▸ What is being asked
Output each entry verbatim and exclude every picture from it.

▸ Information provided
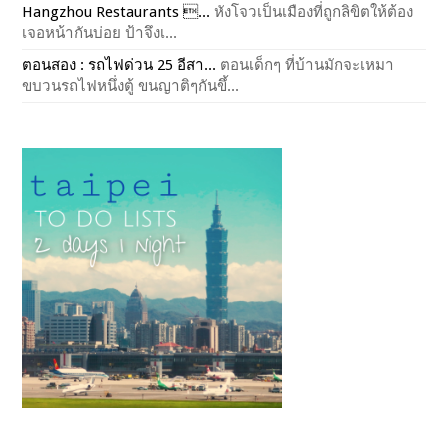
Hangzhou Restaurants ...
หังโจวเป็นเมืองที่ถูกลิขิตให้ต้อง
เจอหน้ากันบ่อย ป้าจึงเ...
ตอนสอง : รถไฟด่วน 25 อีสา...
ตอนเด็กๆ ที่บ้านมักจะเหมา
ขบวนรถไฟหนึ่งตู้ ขนญาติๆกันขึ้...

▸ Task result
Hangzhou Restaurants ...
หังโจวเป็นเมืองที่ถูกลิขิตให้ต้อง
เจอหน้ากันบ่อย ป้าจึงเ...
ตอนสอง : รถไฟด่วน 25 อีสา...
ตอนเด็กๆ ที่บ้านมักจะเหมา
ขบวนรถไฟหนึ่งตู้ ขนญาติๆกันขึ้...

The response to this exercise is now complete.